• Available records
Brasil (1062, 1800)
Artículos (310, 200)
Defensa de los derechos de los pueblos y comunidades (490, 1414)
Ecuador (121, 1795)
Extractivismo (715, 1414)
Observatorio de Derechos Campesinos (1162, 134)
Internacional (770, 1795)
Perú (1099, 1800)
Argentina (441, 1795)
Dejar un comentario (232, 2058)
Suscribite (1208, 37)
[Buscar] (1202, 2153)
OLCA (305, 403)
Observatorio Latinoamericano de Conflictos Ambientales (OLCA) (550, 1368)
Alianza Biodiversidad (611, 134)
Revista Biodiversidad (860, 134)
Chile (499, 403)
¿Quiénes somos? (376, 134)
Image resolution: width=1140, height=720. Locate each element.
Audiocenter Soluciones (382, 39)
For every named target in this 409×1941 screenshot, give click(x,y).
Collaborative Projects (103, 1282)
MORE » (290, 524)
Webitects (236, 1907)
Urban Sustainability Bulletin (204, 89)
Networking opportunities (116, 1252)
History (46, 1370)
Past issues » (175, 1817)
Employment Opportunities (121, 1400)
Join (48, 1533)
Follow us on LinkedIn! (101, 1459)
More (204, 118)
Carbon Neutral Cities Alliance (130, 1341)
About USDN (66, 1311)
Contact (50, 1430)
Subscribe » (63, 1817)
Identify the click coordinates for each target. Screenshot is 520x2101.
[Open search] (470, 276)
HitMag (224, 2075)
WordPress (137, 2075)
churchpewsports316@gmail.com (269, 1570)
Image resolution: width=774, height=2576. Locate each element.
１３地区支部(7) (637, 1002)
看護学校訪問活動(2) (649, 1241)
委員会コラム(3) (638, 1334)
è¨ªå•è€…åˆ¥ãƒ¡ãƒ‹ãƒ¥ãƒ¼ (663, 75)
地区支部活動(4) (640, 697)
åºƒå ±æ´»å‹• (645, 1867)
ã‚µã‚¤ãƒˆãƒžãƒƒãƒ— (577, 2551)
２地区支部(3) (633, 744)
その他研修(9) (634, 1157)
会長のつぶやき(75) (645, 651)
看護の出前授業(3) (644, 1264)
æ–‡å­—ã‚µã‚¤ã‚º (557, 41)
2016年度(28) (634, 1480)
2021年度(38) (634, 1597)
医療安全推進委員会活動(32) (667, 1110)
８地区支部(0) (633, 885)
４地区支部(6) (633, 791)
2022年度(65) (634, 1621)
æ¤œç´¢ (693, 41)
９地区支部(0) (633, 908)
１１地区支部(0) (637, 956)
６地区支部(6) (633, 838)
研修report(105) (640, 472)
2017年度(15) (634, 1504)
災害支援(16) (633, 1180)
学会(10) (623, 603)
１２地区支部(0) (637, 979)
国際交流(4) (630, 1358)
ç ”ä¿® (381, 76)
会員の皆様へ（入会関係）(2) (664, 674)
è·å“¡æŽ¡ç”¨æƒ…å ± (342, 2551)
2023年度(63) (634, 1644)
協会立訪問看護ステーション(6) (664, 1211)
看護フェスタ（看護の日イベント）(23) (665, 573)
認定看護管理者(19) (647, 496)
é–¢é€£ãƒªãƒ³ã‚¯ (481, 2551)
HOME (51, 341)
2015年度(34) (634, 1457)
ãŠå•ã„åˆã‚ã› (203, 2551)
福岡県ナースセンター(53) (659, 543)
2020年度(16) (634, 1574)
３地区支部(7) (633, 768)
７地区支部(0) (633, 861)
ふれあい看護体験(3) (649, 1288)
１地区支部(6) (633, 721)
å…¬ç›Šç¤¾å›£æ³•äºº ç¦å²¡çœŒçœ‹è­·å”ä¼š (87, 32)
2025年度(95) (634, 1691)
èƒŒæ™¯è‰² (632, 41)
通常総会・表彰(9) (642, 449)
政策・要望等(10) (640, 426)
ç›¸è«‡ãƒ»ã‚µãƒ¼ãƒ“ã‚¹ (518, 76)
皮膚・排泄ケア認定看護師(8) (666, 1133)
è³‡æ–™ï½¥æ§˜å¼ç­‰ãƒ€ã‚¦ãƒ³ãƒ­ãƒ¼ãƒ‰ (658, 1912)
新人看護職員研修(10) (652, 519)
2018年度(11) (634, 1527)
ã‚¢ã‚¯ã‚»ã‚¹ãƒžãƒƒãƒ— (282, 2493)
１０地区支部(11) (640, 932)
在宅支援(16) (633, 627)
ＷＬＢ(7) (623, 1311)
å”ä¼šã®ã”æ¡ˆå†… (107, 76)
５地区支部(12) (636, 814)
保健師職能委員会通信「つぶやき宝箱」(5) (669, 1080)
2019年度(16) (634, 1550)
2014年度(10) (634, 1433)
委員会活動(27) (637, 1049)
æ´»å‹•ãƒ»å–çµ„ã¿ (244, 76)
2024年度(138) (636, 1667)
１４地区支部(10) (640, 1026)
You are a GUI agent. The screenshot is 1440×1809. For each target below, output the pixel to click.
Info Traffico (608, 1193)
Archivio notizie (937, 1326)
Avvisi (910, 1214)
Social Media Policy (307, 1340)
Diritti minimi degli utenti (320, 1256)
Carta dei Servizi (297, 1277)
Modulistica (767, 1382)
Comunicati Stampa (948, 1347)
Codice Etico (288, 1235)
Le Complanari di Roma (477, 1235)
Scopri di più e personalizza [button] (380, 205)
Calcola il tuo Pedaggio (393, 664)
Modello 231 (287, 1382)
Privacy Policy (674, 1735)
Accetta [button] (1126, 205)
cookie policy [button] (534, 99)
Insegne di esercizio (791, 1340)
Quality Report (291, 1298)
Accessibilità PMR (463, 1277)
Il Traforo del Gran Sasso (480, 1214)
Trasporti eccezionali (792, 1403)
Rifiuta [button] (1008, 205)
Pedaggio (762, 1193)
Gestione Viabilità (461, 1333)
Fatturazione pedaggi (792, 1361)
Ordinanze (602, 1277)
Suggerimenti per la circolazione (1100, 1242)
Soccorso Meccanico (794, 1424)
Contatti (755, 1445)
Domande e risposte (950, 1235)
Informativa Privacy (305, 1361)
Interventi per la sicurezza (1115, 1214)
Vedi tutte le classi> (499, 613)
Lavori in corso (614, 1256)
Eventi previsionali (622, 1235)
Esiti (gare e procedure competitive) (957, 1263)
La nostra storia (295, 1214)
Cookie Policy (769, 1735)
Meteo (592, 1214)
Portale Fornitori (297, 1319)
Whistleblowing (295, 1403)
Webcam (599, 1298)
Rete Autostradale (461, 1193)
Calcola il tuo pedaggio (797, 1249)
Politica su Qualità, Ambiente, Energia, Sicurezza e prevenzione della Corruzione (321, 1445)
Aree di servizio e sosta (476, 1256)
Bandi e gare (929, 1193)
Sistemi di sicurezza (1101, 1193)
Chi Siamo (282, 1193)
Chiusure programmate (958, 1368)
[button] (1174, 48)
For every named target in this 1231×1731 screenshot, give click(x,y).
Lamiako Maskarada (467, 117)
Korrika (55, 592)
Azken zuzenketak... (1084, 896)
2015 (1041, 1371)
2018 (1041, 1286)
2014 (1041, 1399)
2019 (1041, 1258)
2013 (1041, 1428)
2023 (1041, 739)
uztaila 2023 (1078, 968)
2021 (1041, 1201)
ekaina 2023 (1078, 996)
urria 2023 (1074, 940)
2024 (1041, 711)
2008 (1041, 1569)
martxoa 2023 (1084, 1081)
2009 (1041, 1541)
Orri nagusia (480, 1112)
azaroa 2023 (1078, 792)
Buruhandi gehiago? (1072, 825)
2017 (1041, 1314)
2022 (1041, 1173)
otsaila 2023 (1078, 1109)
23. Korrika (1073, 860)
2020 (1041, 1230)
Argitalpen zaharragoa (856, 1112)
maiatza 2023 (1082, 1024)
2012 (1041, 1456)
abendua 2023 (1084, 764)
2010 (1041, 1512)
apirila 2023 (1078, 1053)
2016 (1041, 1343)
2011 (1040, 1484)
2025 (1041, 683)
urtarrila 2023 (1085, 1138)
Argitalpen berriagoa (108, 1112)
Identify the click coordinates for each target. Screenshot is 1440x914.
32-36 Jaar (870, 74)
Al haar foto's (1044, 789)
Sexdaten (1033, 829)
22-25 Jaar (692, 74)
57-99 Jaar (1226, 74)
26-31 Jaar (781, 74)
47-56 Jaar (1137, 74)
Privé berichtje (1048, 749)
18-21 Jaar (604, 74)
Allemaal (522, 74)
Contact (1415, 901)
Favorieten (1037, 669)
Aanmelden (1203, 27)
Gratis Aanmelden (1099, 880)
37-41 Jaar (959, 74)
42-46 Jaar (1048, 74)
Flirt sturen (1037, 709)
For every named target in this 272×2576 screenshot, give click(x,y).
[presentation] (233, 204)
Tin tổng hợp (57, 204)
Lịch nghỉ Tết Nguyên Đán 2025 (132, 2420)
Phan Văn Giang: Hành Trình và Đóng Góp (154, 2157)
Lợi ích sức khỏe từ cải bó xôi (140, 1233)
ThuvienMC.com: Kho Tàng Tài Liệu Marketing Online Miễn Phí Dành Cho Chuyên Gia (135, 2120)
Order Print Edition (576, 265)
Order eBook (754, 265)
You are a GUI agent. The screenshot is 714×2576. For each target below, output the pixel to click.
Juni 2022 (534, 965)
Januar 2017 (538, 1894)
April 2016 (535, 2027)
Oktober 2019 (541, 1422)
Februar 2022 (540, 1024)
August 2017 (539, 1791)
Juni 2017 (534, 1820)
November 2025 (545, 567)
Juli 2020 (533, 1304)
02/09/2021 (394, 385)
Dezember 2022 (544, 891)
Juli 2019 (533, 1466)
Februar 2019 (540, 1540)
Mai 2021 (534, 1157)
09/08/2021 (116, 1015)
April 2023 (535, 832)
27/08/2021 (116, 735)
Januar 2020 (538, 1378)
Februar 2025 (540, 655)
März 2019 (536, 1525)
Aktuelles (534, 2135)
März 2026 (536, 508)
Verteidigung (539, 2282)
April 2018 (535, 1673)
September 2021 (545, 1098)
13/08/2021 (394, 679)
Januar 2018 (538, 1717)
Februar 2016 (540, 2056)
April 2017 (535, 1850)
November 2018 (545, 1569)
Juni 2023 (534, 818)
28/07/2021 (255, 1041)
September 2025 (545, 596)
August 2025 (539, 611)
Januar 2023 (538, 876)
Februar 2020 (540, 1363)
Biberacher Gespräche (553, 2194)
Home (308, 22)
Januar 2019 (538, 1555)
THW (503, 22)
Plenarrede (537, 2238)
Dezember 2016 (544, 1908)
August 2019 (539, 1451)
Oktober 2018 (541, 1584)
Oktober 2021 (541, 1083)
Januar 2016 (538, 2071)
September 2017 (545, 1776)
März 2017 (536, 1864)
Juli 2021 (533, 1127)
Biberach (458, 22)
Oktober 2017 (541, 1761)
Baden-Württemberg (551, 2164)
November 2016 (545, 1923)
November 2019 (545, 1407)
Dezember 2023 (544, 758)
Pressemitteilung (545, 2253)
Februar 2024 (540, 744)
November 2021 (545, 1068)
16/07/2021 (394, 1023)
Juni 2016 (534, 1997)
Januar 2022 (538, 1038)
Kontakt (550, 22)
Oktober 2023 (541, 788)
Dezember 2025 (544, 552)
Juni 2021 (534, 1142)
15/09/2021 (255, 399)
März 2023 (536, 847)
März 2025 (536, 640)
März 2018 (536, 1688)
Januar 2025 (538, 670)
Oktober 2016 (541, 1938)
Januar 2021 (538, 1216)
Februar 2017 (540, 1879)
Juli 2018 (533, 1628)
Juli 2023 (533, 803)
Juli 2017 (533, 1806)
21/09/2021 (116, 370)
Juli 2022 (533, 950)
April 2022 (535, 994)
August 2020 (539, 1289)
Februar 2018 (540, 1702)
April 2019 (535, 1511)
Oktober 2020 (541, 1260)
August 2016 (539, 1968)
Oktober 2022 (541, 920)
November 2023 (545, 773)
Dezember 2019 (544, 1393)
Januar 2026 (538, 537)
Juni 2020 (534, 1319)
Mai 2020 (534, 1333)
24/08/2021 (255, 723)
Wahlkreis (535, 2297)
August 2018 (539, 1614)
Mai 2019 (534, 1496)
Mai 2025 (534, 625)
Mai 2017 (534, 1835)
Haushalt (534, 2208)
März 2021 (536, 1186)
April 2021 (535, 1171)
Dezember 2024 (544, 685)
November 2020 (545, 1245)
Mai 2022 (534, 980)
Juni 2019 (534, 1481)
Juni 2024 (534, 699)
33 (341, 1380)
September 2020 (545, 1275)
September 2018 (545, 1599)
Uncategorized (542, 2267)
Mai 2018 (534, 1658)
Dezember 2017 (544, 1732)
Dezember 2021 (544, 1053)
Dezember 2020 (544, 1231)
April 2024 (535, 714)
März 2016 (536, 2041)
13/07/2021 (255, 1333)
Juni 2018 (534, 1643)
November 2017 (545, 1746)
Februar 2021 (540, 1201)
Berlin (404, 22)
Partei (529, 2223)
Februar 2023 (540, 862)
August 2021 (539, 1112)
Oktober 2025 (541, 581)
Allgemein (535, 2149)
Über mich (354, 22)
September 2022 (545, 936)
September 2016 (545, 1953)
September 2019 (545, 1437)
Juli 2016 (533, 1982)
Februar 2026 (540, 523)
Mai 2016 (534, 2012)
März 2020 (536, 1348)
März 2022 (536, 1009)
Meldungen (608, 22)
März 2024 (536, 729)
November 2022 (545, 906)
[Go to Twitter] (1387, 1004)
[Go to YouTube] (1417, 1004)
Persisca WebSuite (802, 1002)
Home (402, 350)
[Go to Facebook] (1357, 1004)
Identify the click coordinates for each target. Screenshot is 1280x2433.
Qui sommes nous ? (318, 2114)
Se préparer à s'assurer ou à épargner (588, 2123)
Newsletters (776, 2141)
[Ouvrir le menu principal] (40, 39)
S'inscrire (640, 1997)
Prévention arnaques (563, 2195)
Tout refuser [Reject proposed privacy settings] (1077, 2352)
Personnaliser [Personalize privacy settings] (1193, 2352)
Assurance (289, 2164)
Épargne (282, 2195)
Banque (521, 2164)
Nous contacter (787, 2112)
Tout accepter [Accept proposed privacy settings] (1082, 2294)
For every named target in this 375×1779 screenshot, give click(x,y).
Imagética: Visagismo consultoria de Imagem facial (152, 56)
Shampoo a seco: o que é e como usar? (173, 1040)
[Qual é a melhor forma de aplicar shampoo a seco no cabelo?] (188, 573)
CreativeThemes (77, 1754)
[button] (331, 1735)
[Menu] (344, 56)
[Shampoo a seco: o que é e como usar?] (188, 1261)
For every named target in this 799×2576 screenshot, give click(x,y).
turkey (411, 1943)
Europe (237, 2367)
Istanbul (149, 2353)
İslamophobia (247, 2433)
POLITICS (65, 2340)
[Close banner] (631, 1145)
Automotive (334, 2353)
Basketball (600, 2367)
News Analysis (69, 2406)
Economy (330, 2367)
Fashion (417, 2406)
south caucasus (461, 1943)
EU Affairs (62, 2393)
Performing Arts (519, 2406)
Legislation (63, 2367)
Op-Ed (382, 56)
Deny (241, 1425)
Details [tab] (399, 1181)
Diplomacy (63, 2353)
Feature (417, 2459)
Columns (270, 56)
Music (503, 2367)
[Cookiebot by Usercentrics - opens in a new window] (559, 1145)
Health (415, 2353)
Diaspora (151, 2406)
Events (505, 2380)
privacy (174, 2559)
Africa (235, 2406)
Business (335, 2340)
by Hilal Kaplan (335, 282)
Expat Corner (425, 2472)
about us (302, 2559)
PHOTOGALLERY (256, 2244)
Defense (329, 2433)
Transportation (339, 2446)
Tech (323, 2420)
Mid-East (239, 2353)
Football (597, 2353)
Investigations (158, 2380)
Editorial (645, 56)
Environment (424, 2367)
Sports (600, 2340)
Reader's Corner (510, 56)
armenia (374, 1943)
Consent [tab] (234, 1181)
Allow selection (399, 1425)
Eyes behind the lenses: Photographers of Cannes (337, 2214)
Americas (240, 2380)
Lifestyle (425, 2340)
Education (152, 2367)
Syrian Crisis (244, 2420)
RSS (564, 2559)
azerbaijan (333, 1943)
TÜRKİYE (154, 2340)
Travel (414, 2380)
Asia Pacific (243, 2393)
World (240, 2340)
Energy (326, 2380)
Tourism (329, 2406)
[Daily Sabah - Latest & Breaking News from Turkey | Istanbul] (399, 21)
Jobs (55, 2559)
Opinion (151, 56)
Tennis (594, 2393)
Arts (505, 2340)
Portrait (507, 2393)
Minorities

• Assignment
Lines to set down from above: the line with "ふれあい看護体験(3) (649, 1288)", the line with "Ordinanze (602, 1277)", and every line between, each exactly as written.

• Answer space
ふれあい看護体験(3) (649, 1288)
１地区支部(6) (633, 721)
å…¬ç›Šç¤¾å›£æ³•äºº ç¦å²¡çœŒçœ‹è­·å”ä¼š (87, 32)
2025年度(95) (634, 1691)
èƒŒæ™¯è‰² (632, 41)
通常総会・表彰(9) (642, 449)
政策・要望等(10) (640, 426)
ç›¸è«‡ãƒ»ã‚µãƒ¼ãƒ“ã‚¹ (518, 76)
皮膚・排泄ケア認定看護師(8) (666, 1133)
è³‡æ–™ï½¥æ§˜å¼ç­‰ãƒ€ã‚¦ãƒ³ãƒ­ãƒ¼ãƒ‰ (658, 1912)
新人看護職員研修(10) (652, 519)
2018年度(11) (634, 1527)
ã‚¢ã‚¯ã‚»ã‚¹ãƒžãƒƒãƒ— (282, 2493)
１０地区支部(11) (640, 932)
在宅支援(16) (633, 627)
ＷＬＢ(7) (623, 1311)
å”ä¼šã®ã”æ¡ˆå†… (107, 76)
５地区支部(12) (636, 814)
保健師職能委員会通信「つぶやき宝箱」(5) (669, 1080)
2019年度(16) (634, 1550)
2014年度(10) (634, 1433)
委員会活動(27) (637, 1049)
æ´»å‹•ãƒ»å–çµ„ã¿ (244, 76)
2024年度(138) (636, 1667)
１４地区支部(10) (640, 1026)
You are a GUI agent. The screenshot is 1440×1809. For each target below, output the pixel to click.
Info Traffico (608, 1193)
Archivio notizie (937, 1326)
Avvisi (910, 1214)
Social Media Policy (307, 1340)
Diritti minimi degli utenti (320, 1256)
Carta dei Servizi (297, 1277)
Modulistica (767, 1382)
Comunicati Stampa (948, 1347)
Codice Etico (288, 1235)
Le Complanari di Roma (477, 1235)
Scopri di più e personalizza [button] (380, 205)
Calcola il tuo Pedaggio (393, 664)
Modello 231 (287, 1382)
Privacy Policy (674, 1735)
Accetta [button] (1126, 205)
cookie policy [button] (534, 99)
Insegne di esercizio (791, 1340)
Quality Report (291, 1298)
Accessibilità PMR (463, 1277)
Il Traforo del Gran Sasso (480, 1214)
Trasporti eccezionali (792, 1403)
Rifiuta [button] (1008, 205)
Pedaggio (762, 1193)
Gestione Viabilità (461, 1333)
Fatturazione pedaggi (792, 1361)
Ordinanze (602, 1277)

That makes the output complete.